I don’t love chairlifts. Cable cars are ok, though there was that one time when we were stuck in a stalled gondola hundreds of metres above dense jungle with a crazy guy with a backpack, yelling and cursing in a language we didn’t understand (true story), so maybe, cable cars are generally ok. But, open chairlifts have that special kind of spookiness you get when you’re sitting on a narrow bar, suspended above jagged rocks, hoping the maintenance guy remembered to tighten the bolts before he left for his vacation in Florida.
Anyways, Raylene, our guide on last night’s No Bear viewing tour, happened to mention that there’s a great walk down from Whistler peak. Her last words, “it might be a bit difficult for older people” were all it took to make this our number one priority for the day. So, here we are, off at the crack of dawn – well, actually closer to lunchtime, but hey, we’re on holidays. Stage one is a gondola to the main tourist stop on Whistler Mountain.

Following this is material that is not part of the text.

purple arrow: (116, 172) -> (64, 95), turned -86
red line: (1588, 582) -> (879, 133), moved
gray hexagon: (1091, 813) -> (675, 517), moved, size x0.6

Then, we plan to jump on the chairlift for the last couple of thousand feet to the peak.
We’re about halfway up when the unexpected happens. No, not a breakdown (we expect those), a flash of brown fur in a clearing ahead. “Er, I think that’s a bear.” Nanette spots it too. Yep, definitely a bear. The gondola rocks as everyone crowds against the front window. We’re a bit disappointed to see the brown patch disappear into the trees, then, there they are – a mother black bear and her cub strolling along the edge of the clearing. The camera’s at the bottom of the backpack, so it’s trusty iPhones to the rescue. The gondola is whizzing along fast and we’re pretty high, so it will need to swipe, tap, swipe again, tap again while we have the chance. “Hey, if we pull the emergency cord, they’ll stop the cable and we can ….” Ok, bad idea.

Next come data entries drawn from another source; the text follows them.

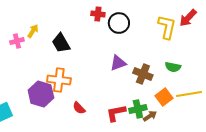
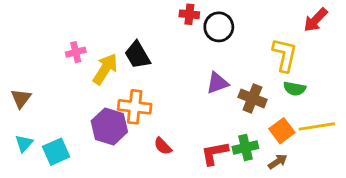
yellow L-shape: (167, 27) -> (285, 55), moved
yellow arrow: (33, 31) -> (105, 69), moved, size x1.6
brown arrow: (150, 116) -> (278, 162), moved

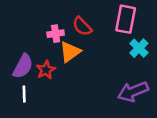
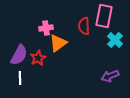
red semicircle: (82, 26) -> (84, 26), moved, turned 42
purple arrow: (133, 92) -> (110, 76), size x0.7

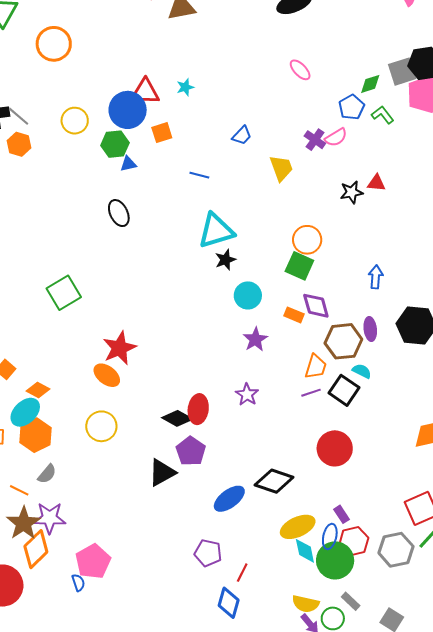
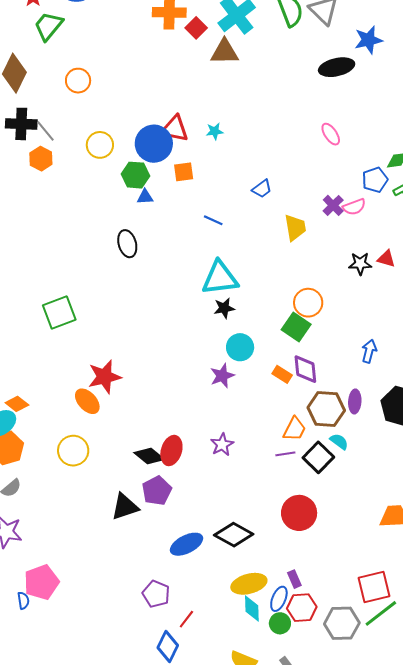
orange circle: (54, 44) -> (78, 81), moved, size x0.7
purple star: (255, 339) -> (222, 376), moved
green circle: (335, 560) -> (280, 623), size x0.6

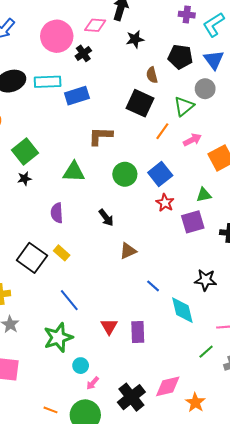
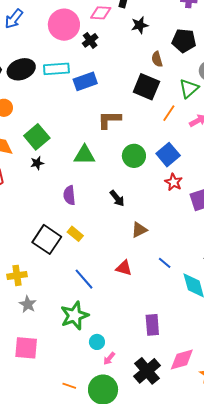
red triangle: (109, 326) -> (124, 268), moved, turned -42
purple rectangle: (138, 332) -> (152, 325), moved

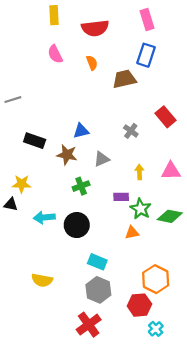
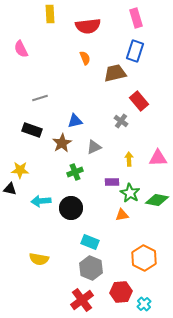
pink semicircle: (55, 54) -> (21, 49), moved
gray line: (13, 100) -> (40, 98), moved
red rectangle: (165, 117) -> (139, 101), moved
brown star: (67, 155) -> (62, 143), turned 30
red hexagon: (139, 305) -> (121, 292), moved

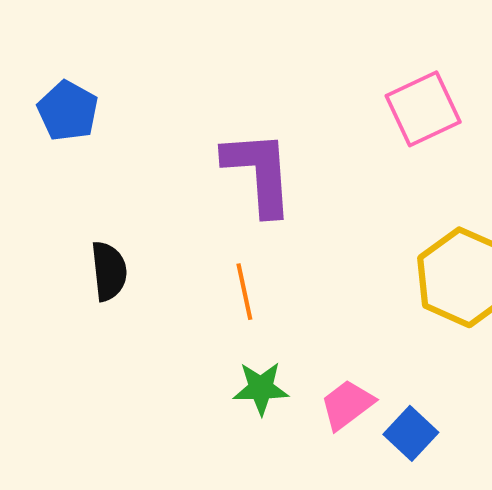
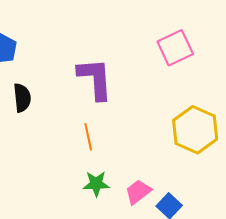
black semicircle: (109, 271) -> (22, 98), moved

We leave the gondola feeling pretty good. Not one bear, but two! Now we just have to negotiate that goat track down to the chairlift station and we’re off to the peak. Did I mention the open chair? Did I mention the extremely jagged rocks? Did I mention it’s cold and windy? This better be worth it!

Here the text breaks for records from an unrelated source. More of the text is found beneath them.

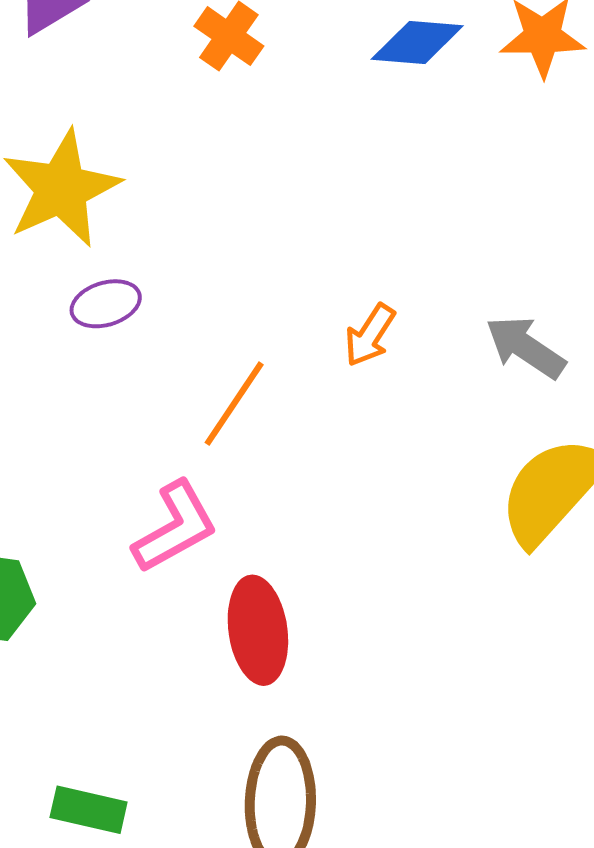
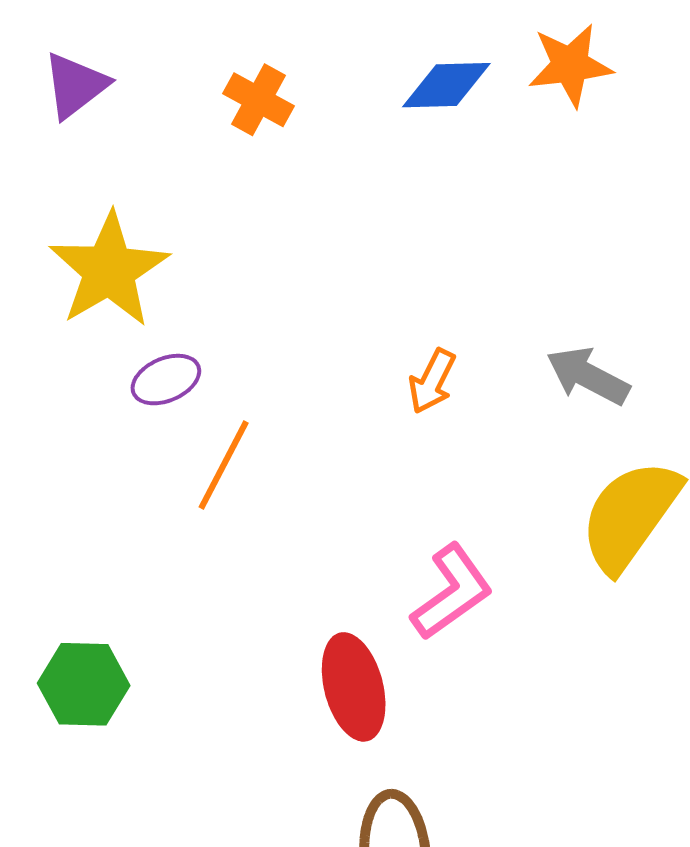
orange line: (234, 404) -> (224, 465), moved
pink L-shape: (175, 527) -> (452, 592), moved

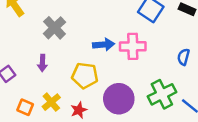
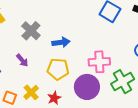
blue arrow: (103, 45) -> (61, 42), moved
pink cross: (133, 46) -> (99, 62), moved
purple arrow: (42, 63) -> (22, 60), turned -40

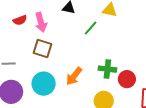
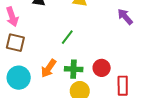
green line: (91, 28) -> (67, 37), moved
green cross: (107, 69) -> (74, 69), moved

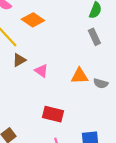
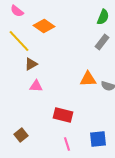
gray rectangle: (94, 37) -> (102, 42), turned 63
pink triangle: (41, 71) -> (36, 86), moved, turned -32

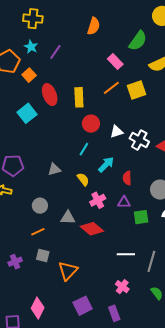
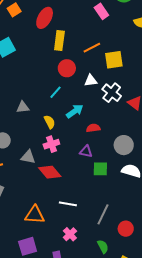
orange line: (111, 88) -> (92, 48), moved
yellow square: (137, 90) -> (114, 60), moved
red ellipse: (50, 95) -> (45, 18), moved, turned 40
red semicircle: (127, 178) -> (93, 128), turned 72
pink cross: (98, 200) -> (51, 144), moved
white line: (126, 254) -> (68, 204), moved
orange triangle: (68, 271) -> (35, 215), moved, turned 40

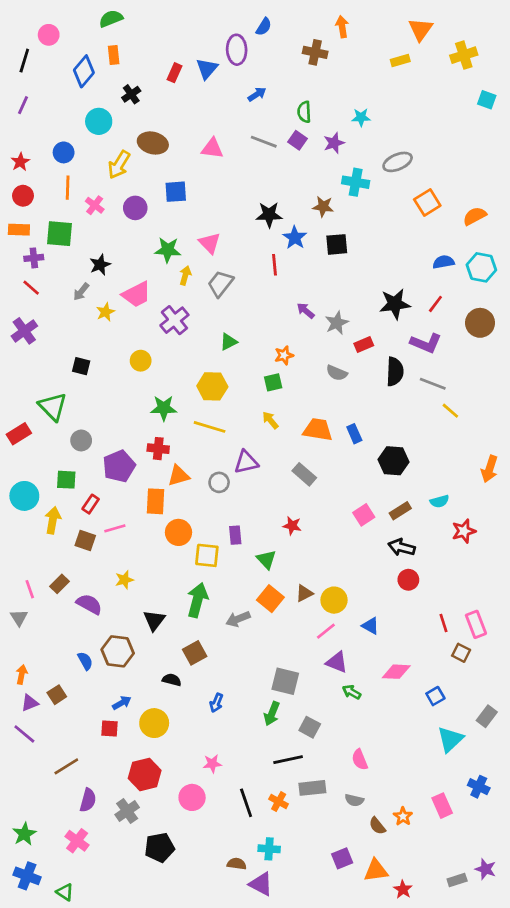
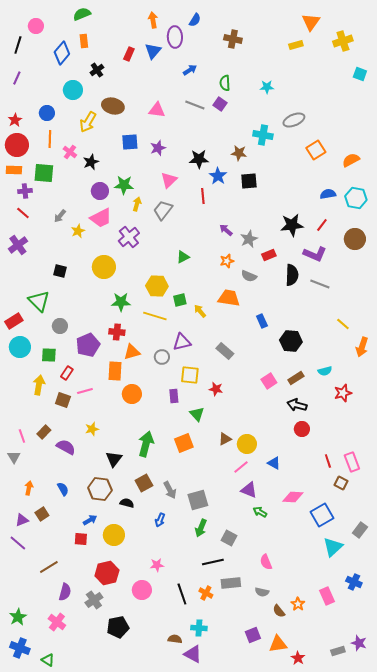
orange arrow: (342, 27) -> (153, 20), moved
purple star: (334, 143) -> (158, 148), moved
red circle: (23, 196) -> (17, 145), size x1.5
purple circle: (135, 208) -> (100, 191), moved
pink triangle: (210, 243) -> (169, 180), moved, turned 30
black star: (100, 265) -> (91, 162), moved
green triangle: (229, 342) -> (183, 257), moved
orange star: (284, 355) -> (227, 261), moved
yellow circle: (141, 361) -> (104, 267), size x1.5
green square: (273, 382) -> (180, 300), moved
yellow line: (450, 411) -> (343, 324), moved
orange trapezoid: (318, 430) -> (229, 298), moved
cyan circle: (24, 496) -> (20, 347), moved
yellow square: (207, 555) -> (190, 375), moved
orange square: (270, 599) -> (184, 443), moved, turned 30
gray arrow: (238, 619) -> (170, 490), moved, turned -96
brown hexagon: (118, 651) -> (100, 489), moved
orange arrow: (22, 674) -> (29, 488), moved
gray square: (285, 681) -> (198, 500), moved, turned -30
blue square: (435, 696) -> (322, 515), size x1.6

The peak is amazing. Everywhere you turn there are vistas of mountains with the last remnants of last season’s snow. We ooh and aah. We take lots of pics, and maybe even a couple of selfies. Look, there’s that track down. Nanette is a bit dubious. “It looks pretty steep, and why are all those people coming back up the track?” We go anyway. Yes, it is steep. Yes, the gravel is very slippery, and we both come close to losing our balance a few times, but the views are amazing, and we don’t have to go back down on the chairlift.